▶ Material for this exercise:
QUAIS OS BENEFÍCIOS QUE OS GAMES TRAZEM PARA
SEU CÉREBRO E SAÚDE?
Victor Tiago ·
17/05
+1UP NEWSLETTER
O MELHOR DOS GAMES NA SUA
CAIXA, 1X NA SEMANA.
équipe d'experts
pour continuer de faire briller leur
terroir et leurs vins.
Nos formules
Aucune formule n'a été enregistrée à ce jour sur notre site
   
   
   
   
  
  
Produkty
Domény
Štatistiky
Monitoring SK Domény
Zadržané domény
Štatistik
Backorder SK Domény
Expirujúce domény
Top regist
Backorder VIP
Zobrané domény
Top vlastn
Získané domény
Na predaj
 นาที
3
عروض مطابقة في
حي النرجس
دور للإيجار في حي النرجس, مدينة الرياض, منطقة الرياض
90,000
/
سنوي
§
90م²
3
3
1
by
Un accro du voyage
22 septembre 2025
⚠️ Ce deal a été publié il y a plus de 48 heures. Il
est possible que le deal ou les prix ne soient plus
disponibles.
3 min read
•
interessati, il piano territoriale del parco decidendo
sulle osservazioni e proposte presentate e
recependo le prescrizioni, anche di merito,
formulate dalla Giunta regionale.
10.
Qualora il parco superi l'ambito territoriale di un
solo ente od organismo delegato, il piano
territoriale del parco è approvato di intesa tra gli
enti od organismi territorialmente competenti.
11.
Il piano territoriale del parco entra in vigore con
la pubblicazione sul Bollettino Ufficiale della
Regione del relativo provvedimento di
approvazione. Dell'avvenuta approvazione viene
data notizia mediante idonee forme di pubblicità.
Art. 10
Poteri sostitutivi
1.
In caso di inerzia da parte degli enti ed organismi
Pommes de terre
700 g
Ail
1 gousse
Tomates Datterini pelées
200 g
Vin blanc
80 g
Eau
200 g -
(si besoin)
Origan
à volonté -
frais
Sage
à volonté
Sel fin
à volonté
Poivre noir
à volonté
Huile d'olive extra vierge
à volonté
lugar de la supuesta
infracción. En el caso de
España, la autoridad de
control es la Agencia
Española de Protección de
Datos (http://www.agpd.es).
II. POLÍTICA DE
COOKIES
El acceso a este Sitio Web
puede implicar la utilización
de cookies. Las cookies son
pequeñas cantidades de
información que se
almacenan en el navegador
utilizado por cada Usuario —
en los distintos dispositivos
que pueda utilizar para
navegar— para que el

▶ How to complete this task: Copy each entry above exactly, character for character.

▶ Result:
QUAIS OS BENEFÍCIOS QUE OS GAMES TRAZEM PARA
SEU CÉREBRO E SAÚDE?
Victor Tiago ·
17/05
+1UP NEWSLETTER
O MELHOR DOS GAMES NA SUA
CAIXA, 1X NA SEMANA.
équipe d'experts
pour continuer de faire briller leur
terroir et leurs vins.
Nos formules
Aucune formule n'a été enregistrée à ce jour sur notre site
   
   
   
   
  
  
Produkty
Domény
Štatistiky
Monitoring SK Domény
Zadržané domény
Štatistik
Backorder SK Domény
Expirujúce domény
Top regist
Backorder VIP
Zobrané domény
Top vlastn
Získané domény
Na predaj
 นาที
3
عروض مطابقة في
حي النرجس
دور للإيجار في حي النرجس, مدينة الرياض, منطقة الرياض
90,000
/
سنوي
§
90م²
3
3
1
by
Un accro du voyage
22 septembre 2025
⚠️ Ce deal a été publié il y a plus de 48 heures. Il
est possible que le deal ou les prix ne soient plus
disponibles.
3 min read
•
interessati, il piano territoriale del parco decidendo
sulle osservazioni e proposte presentate e
recependo le prescrizioni, anche di merito,
formulate dalla Giunta regionale.
10.
Qualora il parco superi l'ambito territoriale di un
solo ente od organismo delegato, il piano
territoriale del parco è approvato di intesa tra gli
enti od organismi territorialmente competenti.
11.
Il piano territoriale del parco entra in vigore con
la pubblicazione sul Bollettino Ufficiale della
Regione del relativo provvedimento di
approvazione. Dell'avvenuta approvazione viene
data notizia mediante idonee forme di pubblicità.
Art. 10
Poteri sostitutivi
1.
In caso di inerzia da parte degli enti ed organismi
Pommes de terre
700 g
Ail
1 gousse
Tomates Datterini pelées
200 g
Vin blanc
80 g
Eau
200 g -
(si besoin)
Origan
à volonté -
frais
Sage
à volonté
Sel fin
à volonté
Poivre noir
à volonté
Huile d'olive extra vierge
à volonté
lugar de la supuesta
infracción. En el caso de
España, la autoridad de
control es la Agencia
Española de Protección de
Datos (http://www.agpd.es).
II. POLÍTICA DE
COOKIES
El acceso a este Sitio Web
puede implicar la utilización
de cookies. Las cookies son
pequeñas cantidades de
información que se
almacenan en el navegador
utilizado por cada Usuario —
en los distintos dispositivos
que pueda utilizar para
navegar— para que el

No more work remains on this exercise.